PROBLEM STATEMENT:
Work out how many lines in the listing below carry the word "используем". Give that number alone.

DATA SECTION:
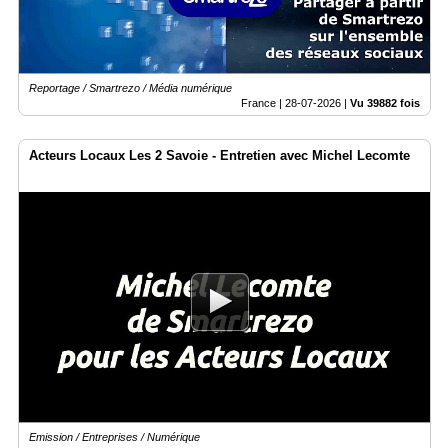
Annuaire
Agenda
Nos
Reportage / Smartrezo / Média numérique
Partenaires
France |
28-07-2026
|
Vu 39882 fois
Accès
éditeur
Acteurs Locaux Les 2 Savoie - Entretien avec Michel Lecomte
Accès
administration
boutique
Emission / Entreprises / Numérique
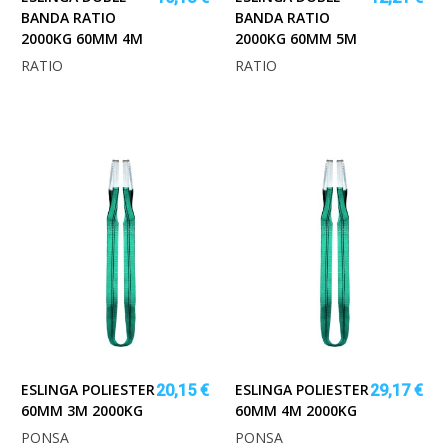
BANDA RATIO
BANDA RATIO
2000KG 60MM 4M
2000KG 60MM 5M
RATIO
RATIO
ESLINGA POLIESTER
ESLINGA POLIESTER
20,15 €
29,17 €
60MM 3M 2000KG
60MM 4M 2000KG
PONSA
PONSA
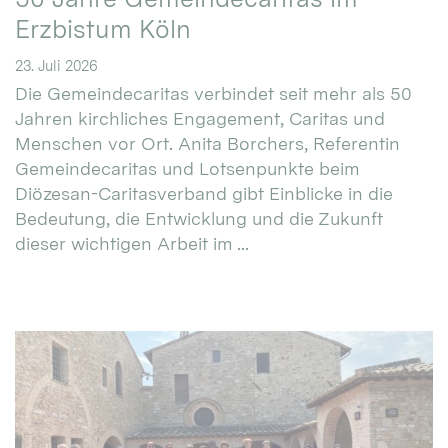
Erzbistum Köln
23. Juli 2026
Die Gemeindecaritas verbindet seit mehr als 50
Jahren kirchliches Engagement, Caritas und
Menschen vor Ort. Anita Borchers, Referentin
Gemeindecaritas und Lotsenpunkte beim
Diözesan-Caritasverband gibt Einblicke in die
Bedeutung, die Entwicklung und die Zukunft
dieser wichtigen Arbeit im ...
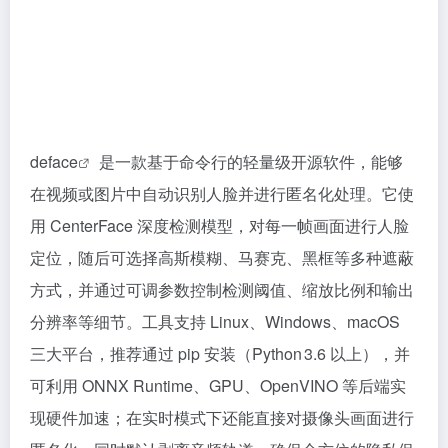
deface
是一款基于命令行的轻量级开源软件，能够
在视频或图片中自动识别人脸并进行匿名化处理。它使
用 CenterFace 深度检测模型，对每一帧画面进行人脸
定位，随后可选择高斯模糊、马赛克、黑框等多种遮蔽
方式，并通过可调参数控制检测阈值、缩放比例和输出
分辨率等细节。工具支持 Linux、Windows、macOS
三大平台，推荐通过 pip 安装（Python 3.6 以上），并
可利用 ONNX Runtime、GPU、OpenVINO 等后端实
现硬件加速；在实时模式下还能直接对摄像头画面进行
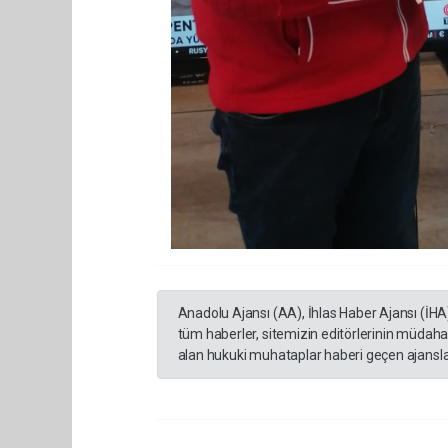
Anadolu Ajansı (AA), İhlas Haber Ajansı (İHA
tüm haberler, sitemizin editörlerinin müdaha
alan hukuki muhataplar haberi geçen ajanslar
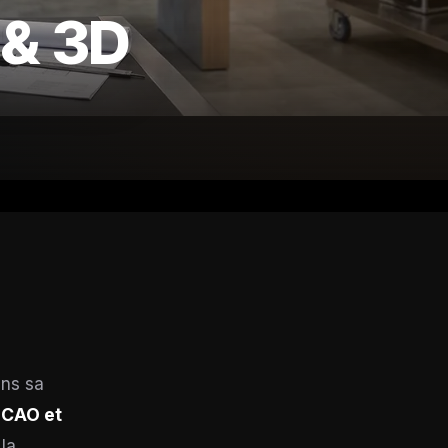
& 3D
ans sa
e
CAO et
 la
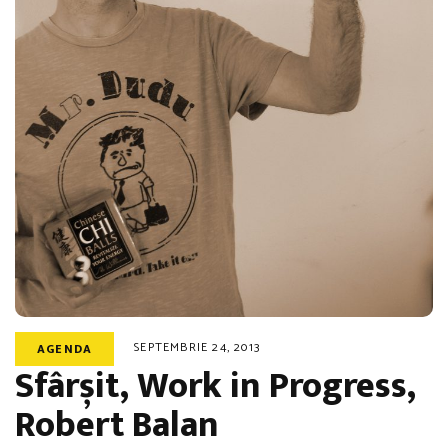
SEPTEMBRIE 24, 2013
AGENDA
Sfârșit, Work in Progress,
Robert Balan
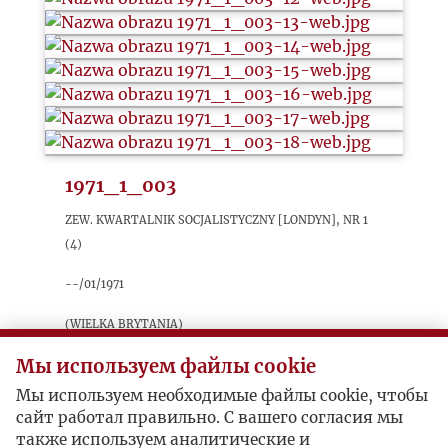
1971_1_003
Zew. Kwartalnik Socjalistyczny [Londyn], nr 1
(4)
--/01/1971
(Wielka Brytania)
sygnatura: 1971_1_003
Мы используем файлы cookie
Мы используем необходимые файлы cookie, чтобы
Dwa artykuły. Szkic o demokracji (autor J. Ż.)
сайт работал правильно. С вашего согласия мы
historycznie ujętej i artykuł „Problemy nowej
также используем аналитические и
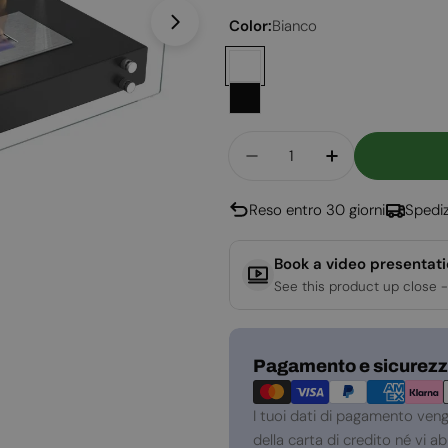
Color:
Bianco
Apri supporto 1 in modalità modal
Quantità
Diminuisci La Quantit
Aumenta La Q
Reso entro 30 giorni
Spediz
Book a video presentat
See this product up close -
Metodi
Pagamento e sicurez
di
pagamento
I tuoi dati di pagamento ven
della carta di credito né vi 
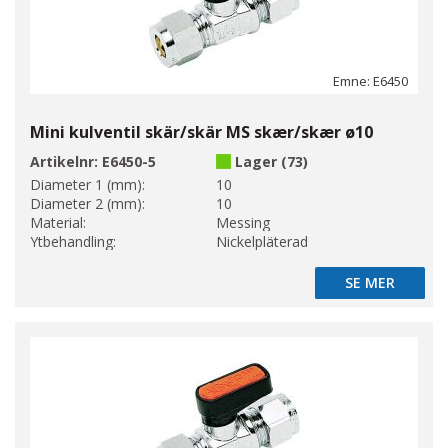
Emne: E6450
Mini kulventil skär/skär MS skær/skær ø10
Artikelnr:
E6450-5
Lager (73)
Diameter 1 (mm):
10
Diameter 2 (mm):
10
Material:
Messing
Ytbehandling:
Nickelpläterad
SE MER
SE MER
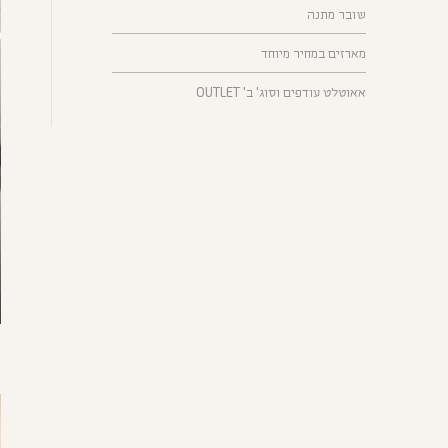
שובר מתנה
מארזים במחיר מיוחד
אאוטלט עודפים וסוג' ב' OUTLET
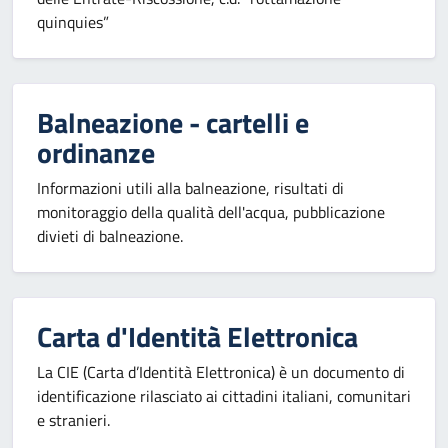
quinquies”
Balneazione - cartelli e
ordinanze
Informazioni utili alla balneazione, risultati di
monitoraggio della qualità dell'acqua, pubblicazione
divieti di balneazione.
Carta d'Identità Elettronica
La CIE (Carta d’Identità Elettronica) è un documento di
identificazione rilasciato ai cittadini italiani, comunitari
e stranieri.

RESULT OF THIS TASK:
3